* _How to complete this task_: Pick out the lines below that contain the string "anni" and copy them all.

* _Supplied material_:
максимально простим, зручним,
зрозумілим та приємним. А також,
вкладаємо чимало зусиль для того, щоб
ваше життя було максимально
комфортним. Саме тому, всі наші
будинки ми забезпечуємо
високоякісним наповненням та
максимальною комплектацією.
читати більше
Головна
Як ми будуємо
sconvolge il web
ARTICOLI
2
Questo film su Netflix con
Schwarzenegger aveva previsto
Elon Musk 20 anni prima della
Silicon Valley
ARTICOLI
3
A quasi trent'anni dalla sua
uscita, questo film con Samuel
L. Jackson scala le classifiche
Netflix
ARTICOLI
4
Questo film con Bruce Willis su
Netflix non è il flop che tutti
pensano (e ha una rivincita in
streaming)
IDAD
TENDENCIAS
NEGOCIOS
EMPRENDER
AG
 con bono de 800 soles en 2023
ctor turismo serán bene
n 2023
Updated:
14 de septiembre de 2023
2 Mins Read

==

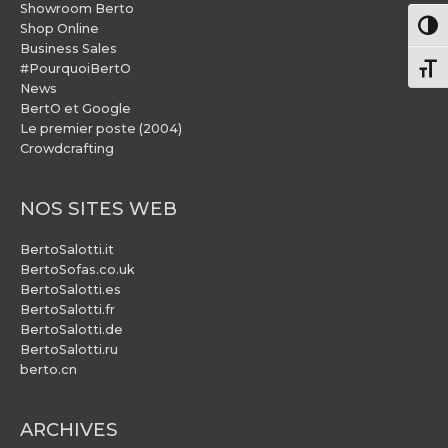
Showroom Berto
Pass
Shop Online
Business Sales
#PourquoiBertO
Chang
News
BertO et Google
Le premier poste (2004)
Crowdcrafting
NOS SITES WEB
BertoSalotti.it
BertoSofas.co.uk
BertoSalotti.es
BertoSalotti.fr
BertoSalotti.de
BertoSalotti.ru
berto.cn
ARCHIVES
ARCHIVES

---

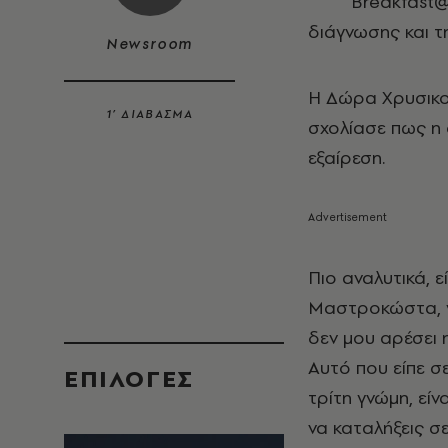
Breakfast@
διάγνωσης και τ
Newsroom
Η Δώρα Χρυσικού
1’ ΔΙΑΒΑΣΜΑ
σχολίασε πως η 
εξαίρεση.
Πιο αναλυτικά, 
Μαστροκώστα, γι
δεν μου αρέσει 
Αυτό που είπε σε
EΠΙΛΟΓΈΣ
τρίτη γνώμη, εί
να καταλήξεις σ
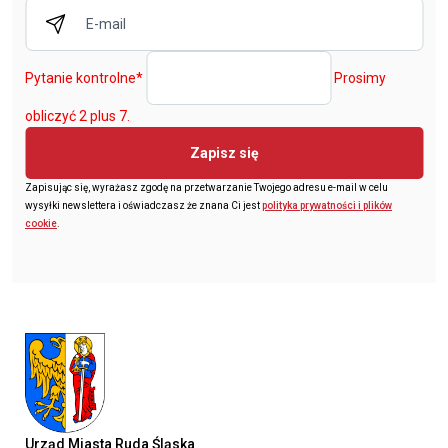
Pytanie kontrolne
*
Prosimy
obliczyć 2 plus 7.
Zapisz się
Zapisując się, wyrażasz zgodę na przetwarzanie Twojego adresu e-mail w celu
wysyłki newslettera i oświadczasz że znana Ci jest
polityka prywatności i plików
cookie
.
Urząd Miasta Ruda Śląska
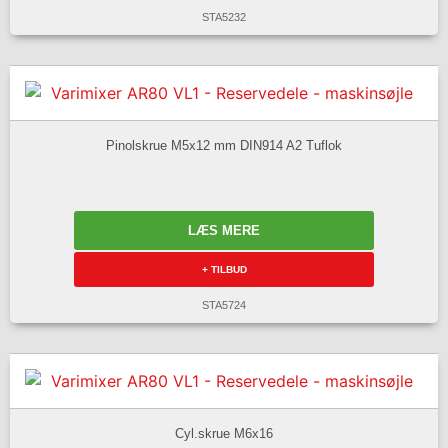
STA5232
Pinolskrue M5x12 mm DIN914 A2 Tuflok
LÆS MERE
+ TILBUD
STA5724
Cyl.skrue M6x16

* _Answer space_:
Elon Musk 20 anni prima della
A quasi trent'anni dalla sua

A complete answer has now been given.